The KRG’s Joint Crisis Coordination Centre (JCC) in its November report stated that the quick rise of the Kurdistan Region population has heavily strained the KRG as the government spends nearly two billion dollars on IDPs and refugees annually.
The JCC estimates the yearly cost for IDPs and refugees in the Kurdistan Region at two billion US dollars, stating that “the international community covers only approximately 25 percent [of that spending] through UN agencies and international non-governmental organizations.”

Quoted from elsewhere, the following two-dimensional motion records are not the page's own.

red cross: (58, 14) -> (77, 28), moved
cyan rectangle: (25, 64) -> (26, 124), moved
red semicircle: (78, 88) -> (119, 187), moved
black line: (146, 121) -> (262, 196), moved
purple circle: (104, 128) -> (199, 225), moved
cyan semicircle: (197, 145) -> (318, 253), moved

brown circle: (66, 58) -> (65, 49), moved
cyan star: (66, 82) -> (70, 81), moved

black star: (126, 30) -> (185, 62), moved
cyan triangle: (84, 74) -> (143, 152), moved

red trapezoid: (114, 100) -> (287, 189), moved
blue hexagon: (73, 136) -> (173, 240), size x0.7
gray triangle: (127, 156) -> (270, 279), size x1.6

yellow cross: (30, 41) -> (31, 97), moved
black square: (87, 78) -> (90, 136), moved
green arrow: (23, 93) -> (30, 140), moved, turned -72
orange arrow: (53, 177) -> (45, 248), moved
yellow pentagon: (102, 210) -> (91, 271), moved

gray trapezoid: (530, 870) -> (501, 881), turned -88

“The remaining 75% is shouldered by the KRG and host communities despite the deep financial crisis affecting the region since 2014,” the JCC report explained.
According to the report, the daily cost of each displaced person in the Kurdistan Region to cover basic needs such as shelter, security, water and sanitation, electricity, health, and education, as well as the administration and management of the camps is around USD 3,7.

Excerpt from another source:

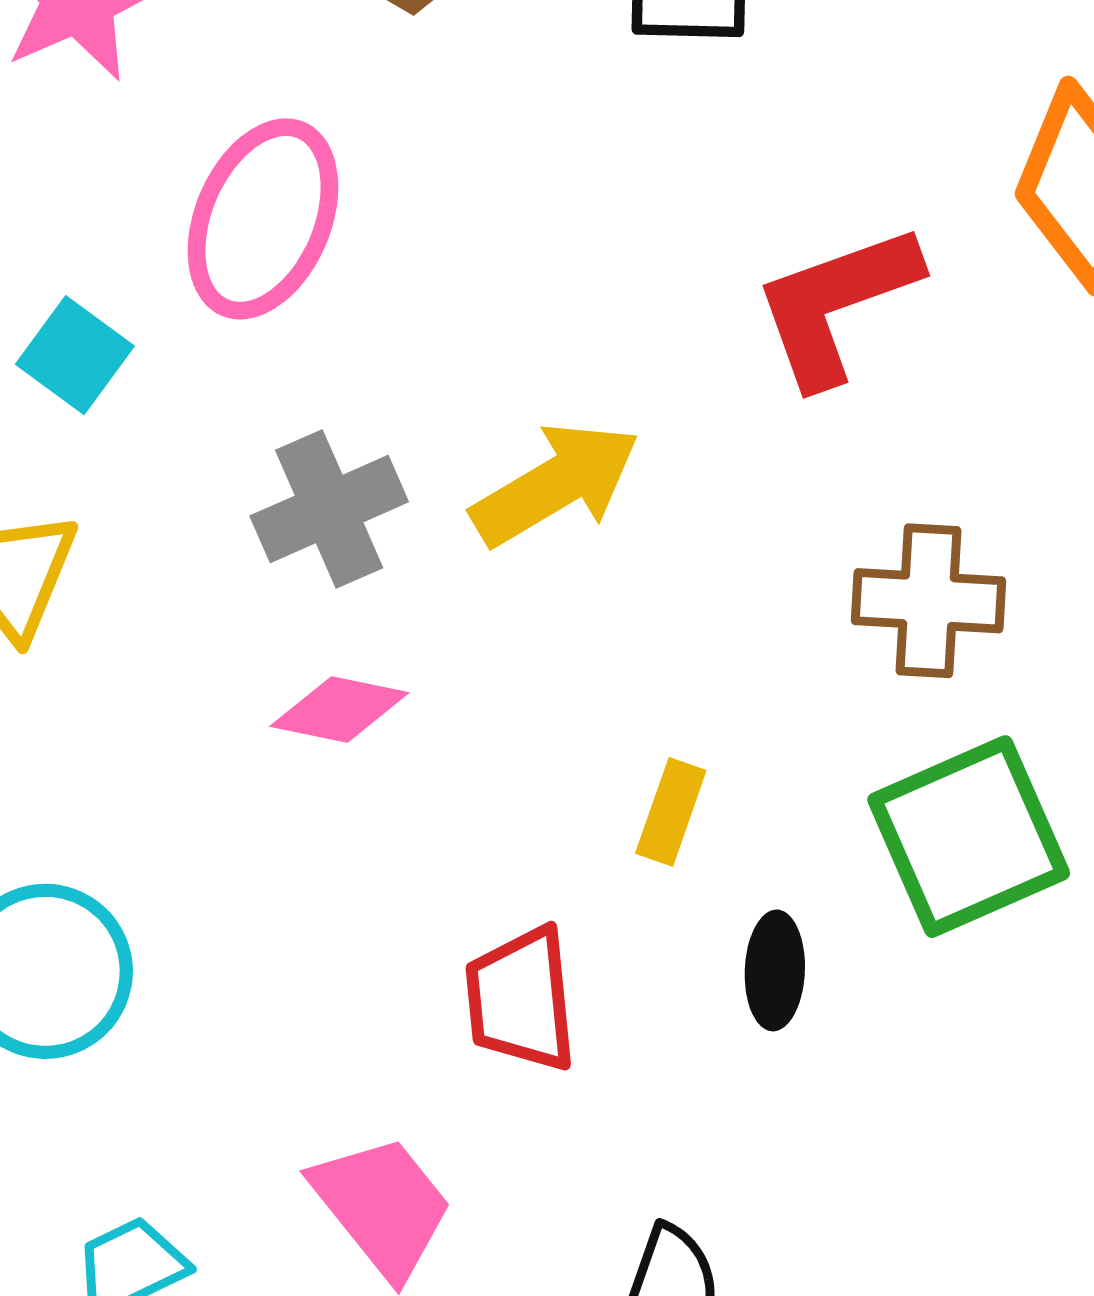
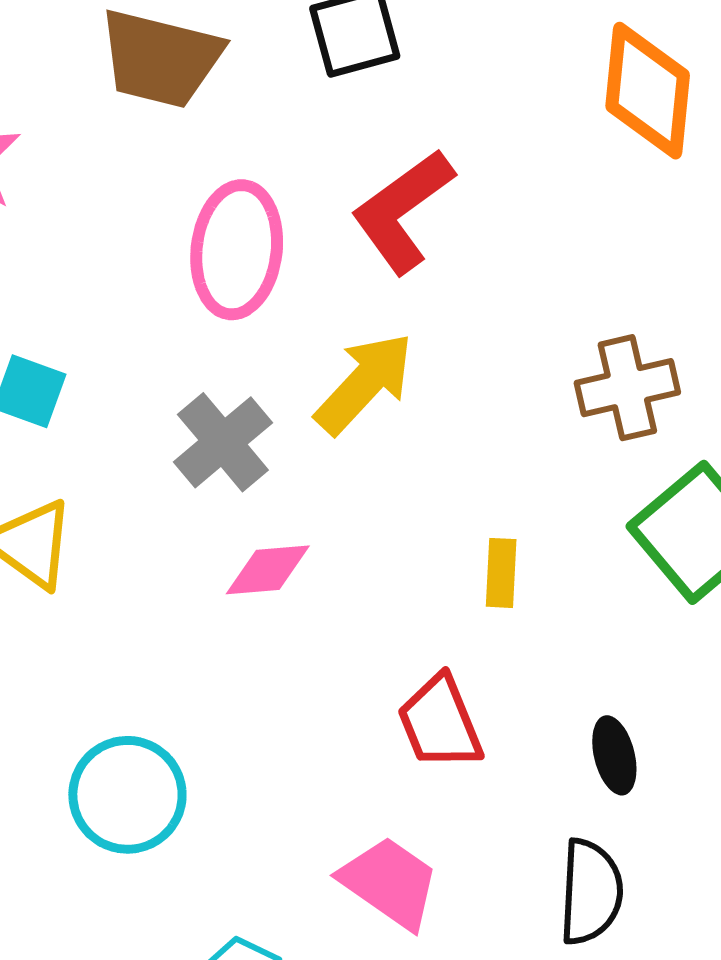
pink ellipse: (263, 219) -> (237, 250), moved
red L-shape: (836, 304) -> (403, 211), moved
black ellipse: (775, 970) -> (614, 755), moved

The report, entitled 'KRG’s Humanitarian Leadership in Sheltering and Assisting Refugees and IDPs' highlights the Kurdistan Region’s leadership in welcoming and sheltering displaced people despite the economic and political crises that the region had first faced in the 1990s.
The report outlines several waves of displacement inside Iraq and from the neighboring countries into the Kurdistan Region since the 1990s as the Region received millions of IDPs and refugees.
The Kurdistan Region received thousands of refugees from Syria, Turkey, and Iran in 1990s with 40,000 of them still residing in the Region.
Between 2003 and 2010, the Region received 810,000 displaced people fleeing violence in their areas in Iraq, with 24 percent of them Sunni Arabs, 36 percent Kurds, and 25 percent Christians. The remaining were from other ethnic and religious backgrounds such as Ezidis and Turkmen.
From 2011 onward, 250,000 Syrian refugees fled to the Region, where 40 percent of them reside in nine refugee camps in the Erbil, Duhok, and Sulaimani governorates. Local communities host the rest.
In 2014, with the rise of the Islamic State (IS), over three million Iraqis were displaced, of which approximately 1.8 million fled to the Kurdistan Region.
The fifth wave of displacement into the Kurdistan Region was after the Iraqi army and Iranian-backed Shia Hashd al-Shaabi militia attacked Kirkuk and other disputed areas, resulting in the displacement of more than 160,000 people to the Region’s other cities.